## INFORMATION SHOWN
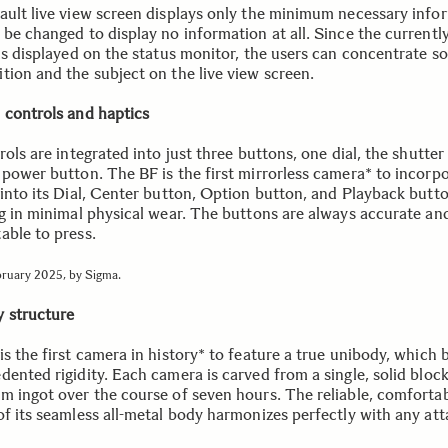
ault live view screen displays only the minimum necessary info
be changed to display no information at all. Since the currently
is displayed on the status monitor, the users can concentrate so
tion and the subject on the live view screen.
 controls and haptics
rols are integrated into just three buttons, one dial, the shutter 
 power button. The BF is the first mirrorless camera* to incorp
 into its Dial, Center button, Option button, and Playback butto
ng in minimal physical wear. The buttons are always accurate an
able to press.
bruary 2025, by Sigma.
 structure
s the first camera in history* to feature a true unibody, which 
ented rigidity. Each camera is carved from a single, solid block
m ingot over the course of seven hours. The reliable, comforta
of its seamless all-metal body harmonizes perfectly with any at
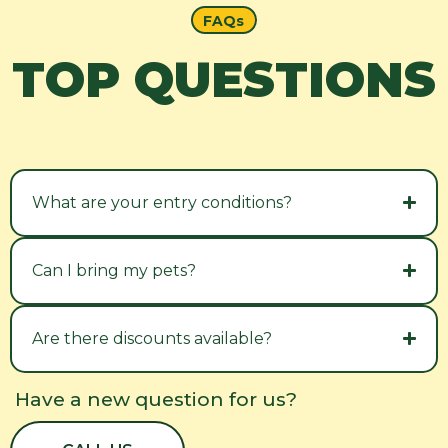
FAQs
TOP QUESTIONS
What are your entry conditions?
Can I bring my pets?
Are there discounts available?
Have a new question for us?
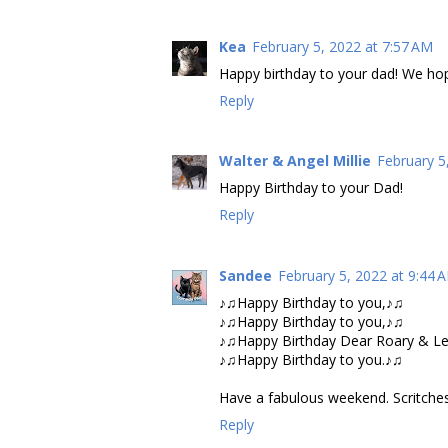
Kea
February 5, 2022 at 7:57 AM
Happy birthday to your dad! We hop
Reply
Walter & Angel Millie
February 5
Happy Birthday to your Dad!
Reply
Sandee
February 5, 2022 at 9:44 
♪♫Happy Birthday to you,♪♫
♪♫Happy Birthday to you,♪♫
♪♫Happy Birthday Dear Roary & Le
♪♫Happy Birthday to you.♪♫
Have a fabulous weekend. Scritches
Reply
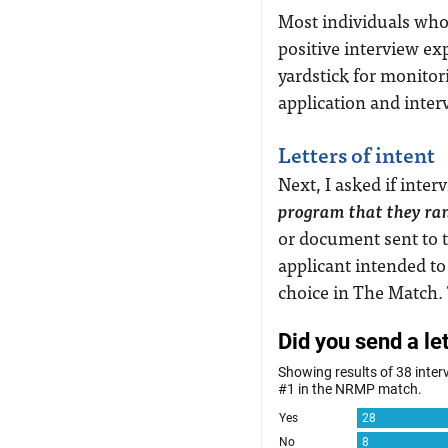
Most individuals who
positive interview ex
yardstick for monitor
application and inter
Letters of intent
Next, I asked if inte
program that they ra
or document sent to t
applicant intended to
choice in The Match.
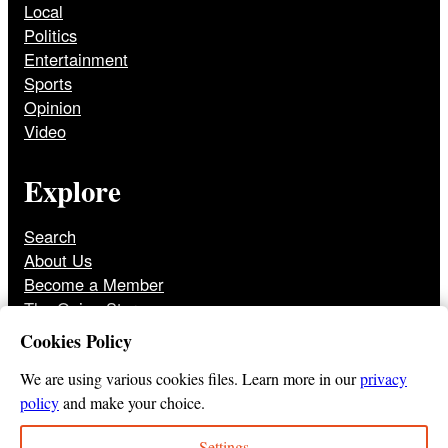
Local
Politics
Entertainment
Sports
Opinion
Video
Explore
Search
About Us
Become a Member
The Onion Store
Front Page Archive
Cookies Policy
Jobs
We are using various cookies files. Learn more in our
privacy
policy
and make your choice.
Settings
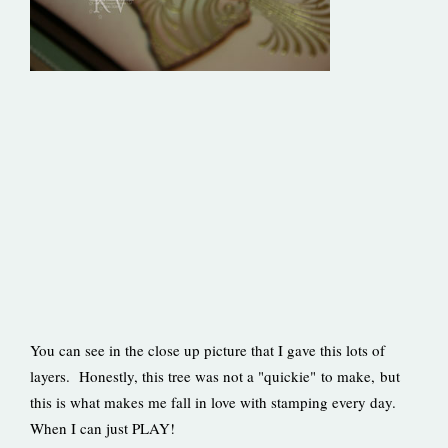
You can see in the close up picture that I gave this lots of
layers. Honestly, this tree was not a "quickie" to make, but
this is what makes me fall in love with stamping every day.
When I can just PLAY!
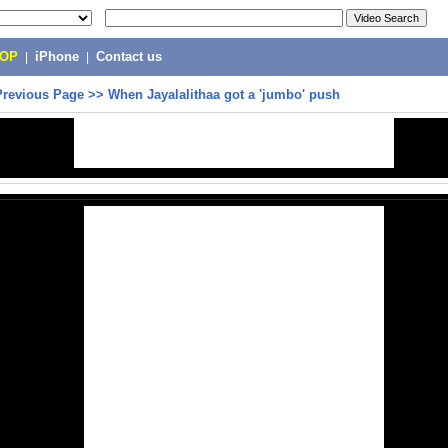
POP
|
iPhone
|
Contact us
Previous Page
>>
When Jayalalithaa got a 'jumbo' push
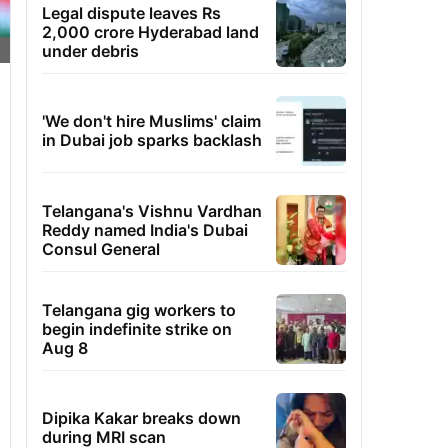
Legal dispute leaves Rs
2,000 crore Hyderabad land
under debris
'We don't hire Muslims' claim
in Dubai job sparks backlash
Telangana's Vishnu Vardhan
Reddy named India's Dubai
Consul General
Telangana gig workers to
begin indefinite strike on
Aug 8
Dipika Kakar breaks down
during MRI scan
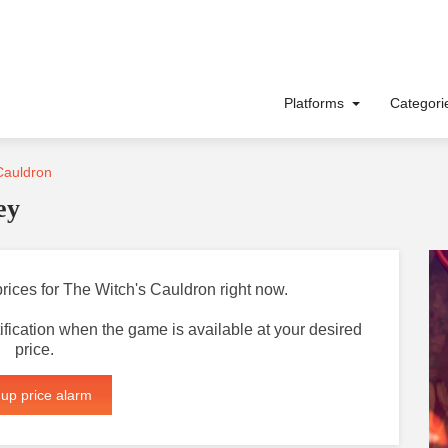
Platforms
Categor
Cauldron
ey
prices for The Witch's Cauldron right now.
otification when the game is available at your desired
price.
 up price alarm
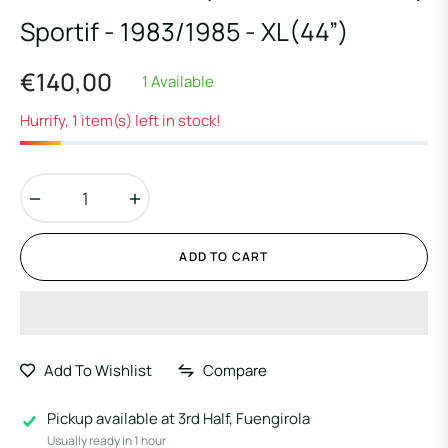
Sportif - 1983/1985 - XL(44”)
€140,00
1 Available
Regular
price
Hurrify, 1 item(s) left in stock!
−
+
ADD TO CART
Add To Wishlist
Compare
Pickup available at
3rd Half, Fuengirola
Usually ready in 1 hour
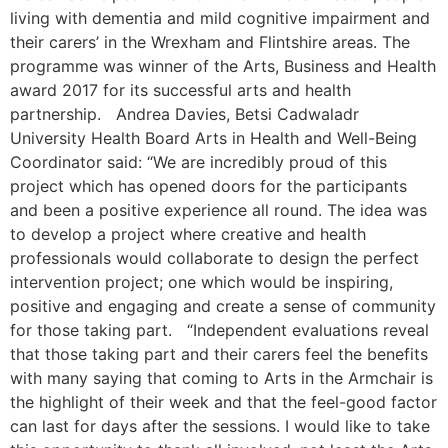
living with dementia and mild cognitive impairment and
their carers’ in the Wrexham and Flintshire areas. The
programme was winner of the Arts, Business and Health
award 2017 for its successful arts and health
partnership. Andrea Davies, Betsi Cadwaladr
University Health Board Arts in Health and Well-Being
Coordinator said: “We are incredibly proud of this
project which has opened doors for the participants
and been a positive experience all round. The idea was
to develop a project where creative and health
professionals would collaborate to design the perfect
intervention project; one which would be inspiring,
positive and engaging and create a sense of community
for those taking part. “Independent evaluations reveal
that those taking part and their carers feel the benefits
with many saying that coming to Arts in the Armchair is
the highlight of their week and that the feel-good factor
can last for days after the sessions. I would like to take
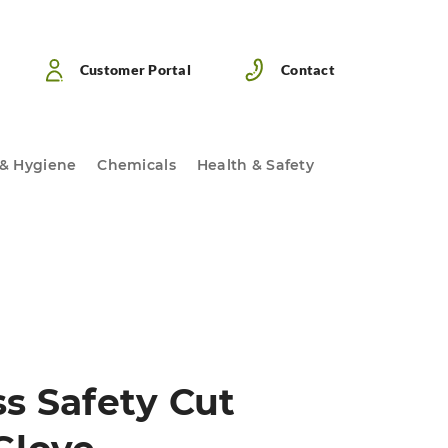
Customer Portal
Contact
 & Hygiene
Chemicals
Health & Safety
s Safety Cut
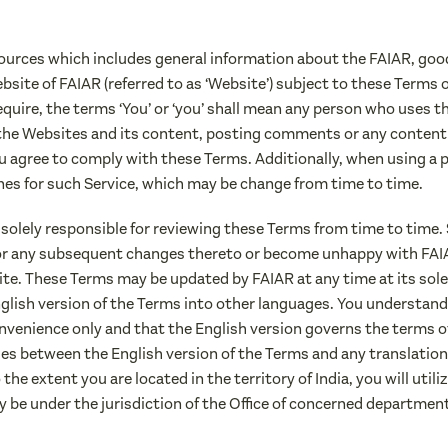
sources which includes general information about the FAIAR, good 
l website of FAIAR (referred to as ‘Website’) subject to these Terms
quire, the terms ‘You’ or ‘you’ shall mean any person who uses t
the Websites and its content, posting comments or any content
u agree to comply with these Terms. Additionally, when using a p
nes for such Service, which may be change from time to time.
 solely responsible for reviewing these Terms from time to time.
 or any subsequent changes thereto or become unhappy with FAIAR
te. These Terms may be updated by FAIAR at any time at its sole
glish version of the Terms into other languages. You understand 
nvenience only and that the English version governs the terms o
es between the English version of the Terms and any translation,
he extent you are located in the territory of India, you will util
y be under the jurisdiction of the Office of concerned departmen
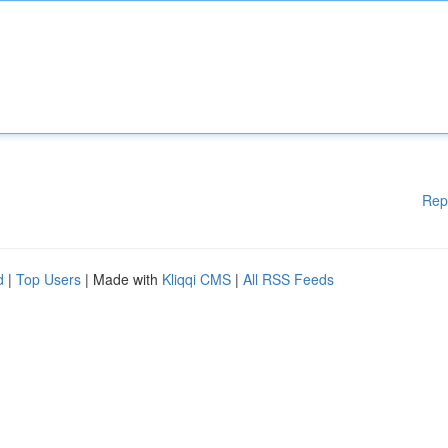
Rep
d
|
Top Users
| Made with
Kliqqi CMS
|
All RSS Feeds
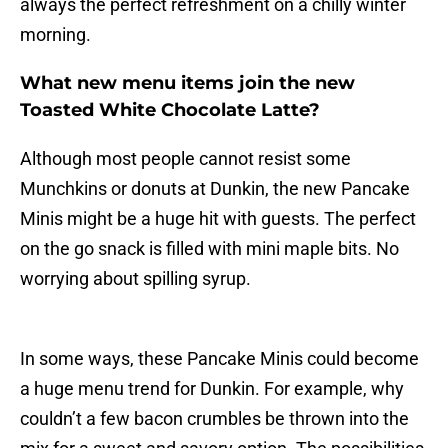
always the perfect refreshment on a chilly winter
morning.
What new menu items join the new
Toasted White Chocolate Latte?
Although most people cannot resist some
Munchkins or donuts at Dunkin, the new Pancake
Minis might be a huge hit with guests. The perfect
on the go snack is filled with mini maple bits. No
worrying about spilling syrup.
In some ways, these Pancake Minis could become
a huge menu trend for Dunkin. For example, why
couldn’t a few bacon crumbles be thrown into the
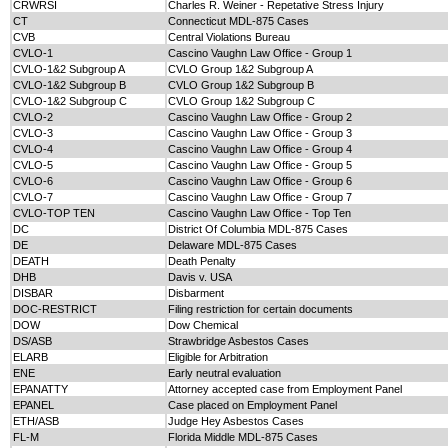
CRWRSI
Charles R. Weiner - Repetative Stress Injury
CT
Connecticut MDL-875 Cases
CVB
Central Violations Bureau
CVLO-1
Cascino Vaughn Law Office - Group 1
CVLO-1&2 Subgroup A
CVLO Group 1&2 Subgroup A
CVLO-1&2 Subgroup B
CVLO Group 1&2 Subgroup B
CVLO-1&2 Subgroup C
CVLO Group 1&2 Subgroup C
CVLO-2
Cascino Vaughn Law Office - Group 2
CVLO-3
Cascino Vaughn Law Office - Group 3
CVLO-4
Cascino Vaughn Law Office - Group 4
CVLO-5
Cascino Vaughn Law Office - Group 5
CVLO-6
Cascino Vaughn Law Office - Group 6
CVLO-7
Cascino Vaughn Law Office - Group 7
CVLO-TOP TEN
Cascino Vaughn Law Office - Top Ten
DC
District Of Columbia MDL-875 Cases
DE
Delaware MDL-875 Cases
DEATH
Death Penalty
DHB
Davis v. USA
DISBAR
Disbarment
DOC-RESTRICT
Filing restriction for certain documents
DOW
Dow Chemical
DS/ASB
Strawbridge Asbestos Cases
ELARB
Eligible for Arbitration
ENE
Early neutral evaluation
EPANATTY
Attorney accepted case from Employment Panel
EPANEL
Case placed on Employment Panel
ETH/ASB
Judge Hey Asbestos Cases
FL-M
Florida Middle MDL-875 Cases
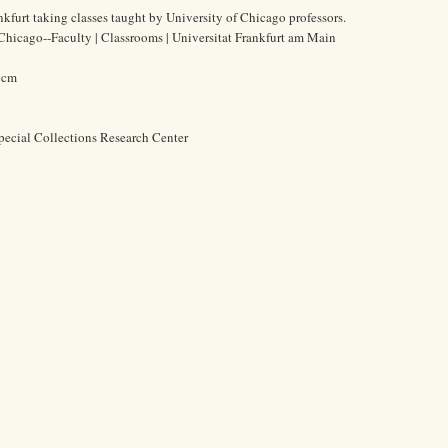
nkfurt taking classes taught by University of Chicago professors.
 Chicago--Faculty | Classrooms | Universitat Frankfurt am Main
2 cm
pecial Collections Research Center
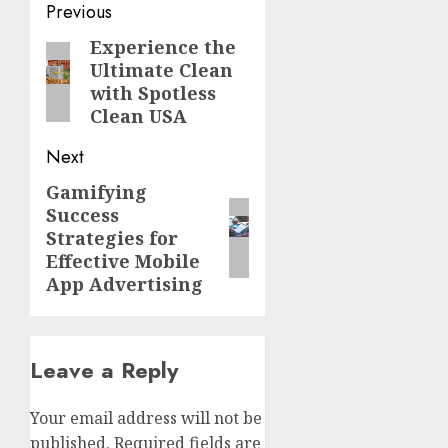
Post
Previous
navigation
Experience the
Previous
Ultimate Clean
post:
with Spotless
Clean USA
Next
Gamifying
Next
Success
post:
Strategies for
Effective Mobile
App Advertising
Leave a Reply
Your email address will not be
published.
Required fields are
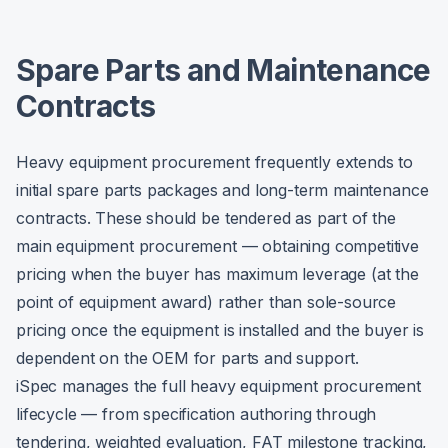
Spare Parts and Maintenance
Contracts
Heavy equipment procurement frequently extends to
initial spare parts packages and long-term maintenance
contracts. These should be tendered as part of the
main equipment procurement — obtaining competitive
pricing when the buyer has maximum leverage (at the
point of equipment award) rather than sole-source
pricing once the equipment is installed and the buyer is
dependent on the OEM for parts and support.
iSpec manages the full heavy equipment procurement
lifecycle — from specification authoring through
tendering, weighted evaluation, FAT milestone tracking,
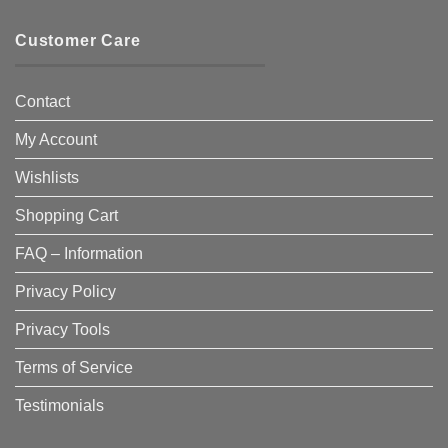
Customer Care
Contact
My Account
Wishlists
Shopping Cart
FAQ – Information
Privacy Policy
Privacy Tools
Terms of Service
Testimonials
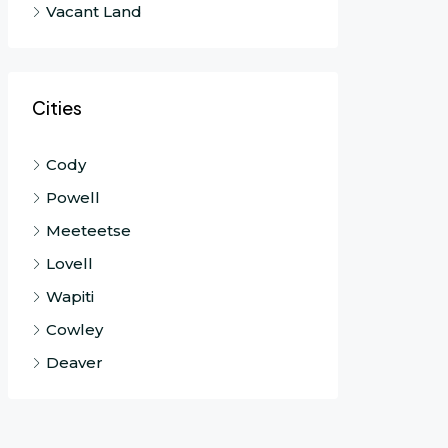
Vacant Land
Cities
Cody
Powell
Meeteetse
Lovell
Wapiti
Cowley
Deaver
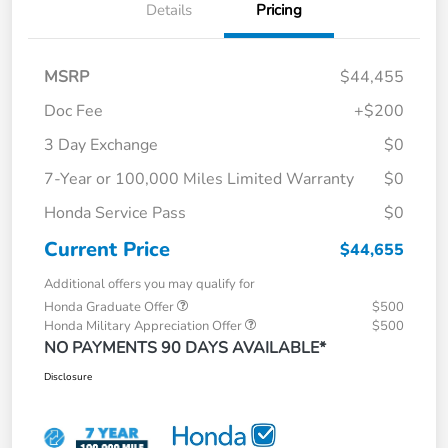
Details
Pricing
MSRP
$44,455
Doc Fee
+$200
3 Day Exchange
$0
7-Year or 100,000 Miles Limited Warranty
$0
Honda Service Pass
$0
Current Price
$44,655
Additional offers you may qualify for
Honda Graduate Offer
$500
Honda Military Appreciation Offer
$500
NO PAYMENTS 90 DAYS AVAILABLE*
Disclosure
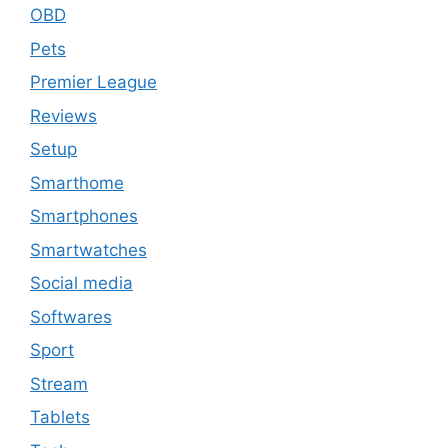
OBD
Pets
Premier League
Reviews
Setup
Smarthome
Smartphones
Smartwatches
Social media
Softwares
Sport
Stream
Tablets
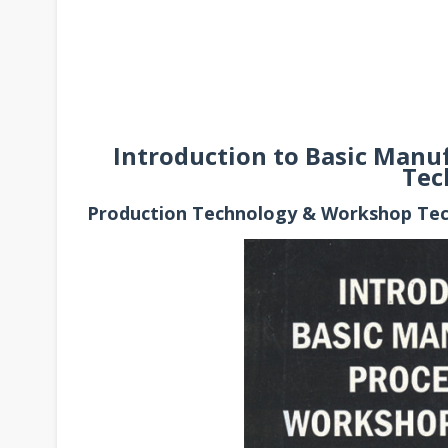
Introduction to Basic Manu
Tec
Production Technology & Workshop Te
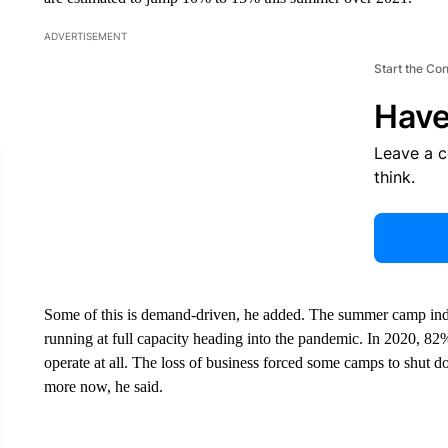
ADVERTISEMENT
Start the Co
Have
Leave a 
think.
Some of this is demand-driven, he added. The summer camp ind
running at full capacity heading into the pandemic. In 2020, 8
operate at all. The loss of business forced some camps to shut
more now, he said.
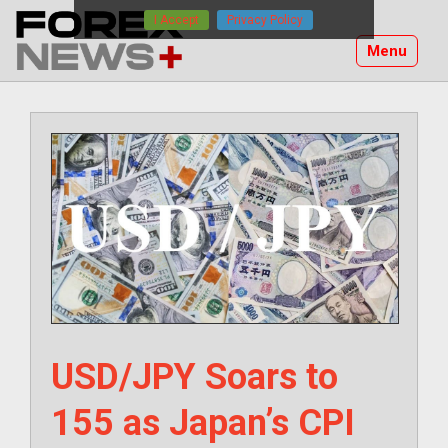
Skip
I Accept
Privacy Policy
to
Menu
content
USD/JPY Soars to
155 as Japan’s CPI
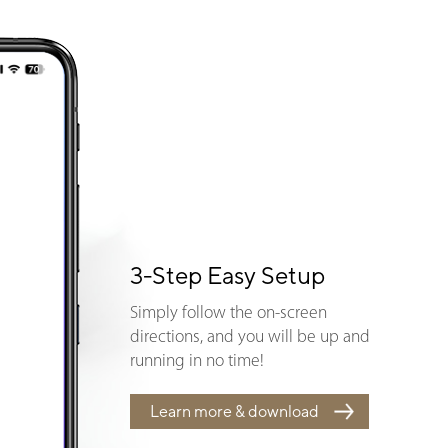
3-Step Easy Setup
Simply follow the on-screen
directions, and you will be up and
running in no time!
Learn more & download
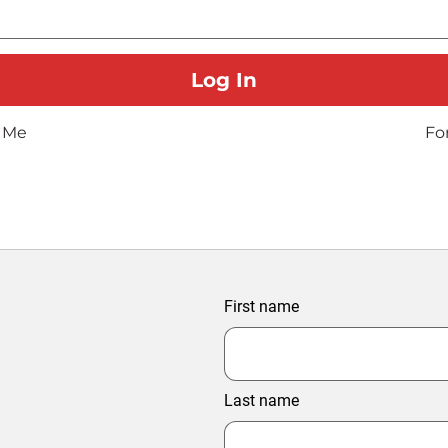
 Me
Fo
First name
Last name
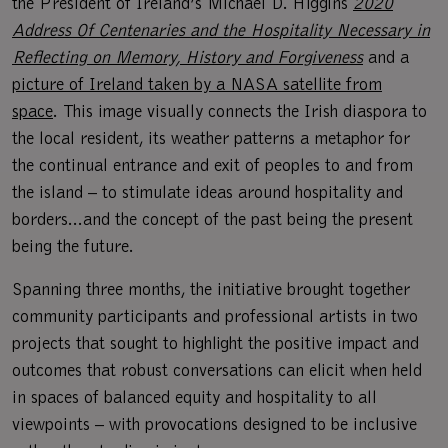
the President of Ireland’s Michael D. Higgins
2020
Address Of Centenaries and the Hospitality Necessary in
Reflecting on Memory, History and Forgiveness
and a
picture of Ireland taken by a NASA satellite from
space
. This image visually connects the Irish diaspora to
the local resident, its weather patterns a metaphor for
the continual entrance and exit of peoples to and from
the island – to stimulate ideas around hospitality and
borders...and the concept of the past being the present
being the future.
Spanning three months, the initiative brought together
community participants and professional artists in two
projects that sought to highlight the positive impact and
outcomes that robust conversations can elicit when held
in spaces of balanced equity and hospitality to all
viewpoints – with provocations designed to be inclusive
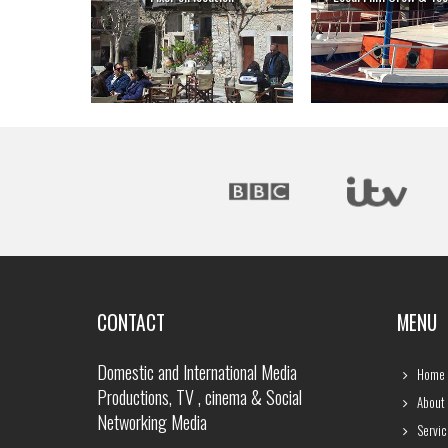
CONTACT
MENU
Domestic and International Media
Home
Productions, TV , cinema & Social
About
Networking Media
Servic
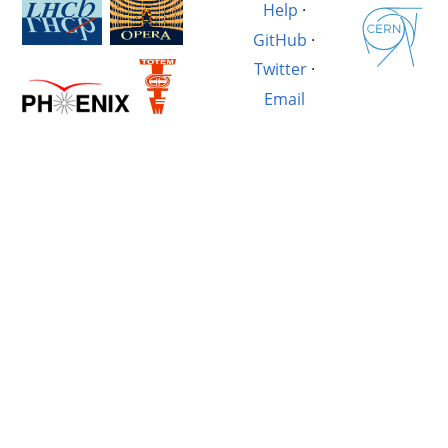
Help
·
GitHub
·
Twitter
·
Email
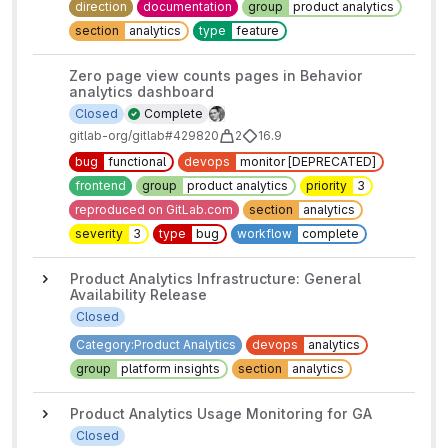
direction
documentation
group
product analytics
section
analytics
type
feature
Zero page view counts pages in Behavior
analytics dashboard
Closed
Complete
gitlab-org/gitlab#429820
2
16.9
bug
functional
devops
monitor [DEPRECATED]
frontend
group
product analytics
priority
3
reproduced on GitLab.com
section
analytics
severity
3
type
bug
workflow
complete
Product Analytics Infrastructure: General
Availability Release
Closed
Category:Product Analytics
devops
analytics
group
platform insights
section
analytics
Product Analytics Usage Monitoring for GA
Closed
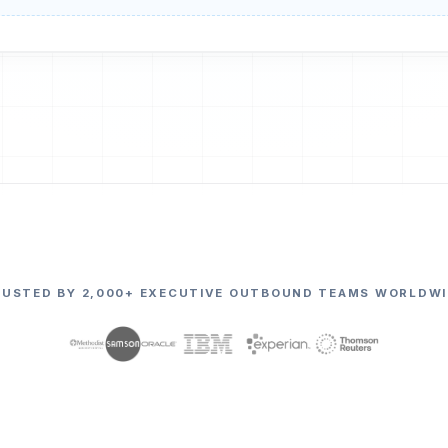
RUSTED BY 2,000+ EXECUTIVE OUTBOUND TEAMS WORLDWI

## WORK TO BE COMPLETED
Please write out the lines above exactly, from the one that contains "reproduced on GitLab.com" through the final line, and include none of the pictures.

## EXERCISE RESULT
reproduced on GitLab.com
section
analytics
severity
3
type
bug
workflow
complete
Product Analytics Infrastructure: General
Availability Release
Closed
Category:Product Analytics
devops
analytics
group
platform insights
section
analytics
Product Analytics Usage Monitoring for GA
Closed
RUSTED BY 2,000+ EXECUTIVE OUTBOUND TEAMS WORLDWI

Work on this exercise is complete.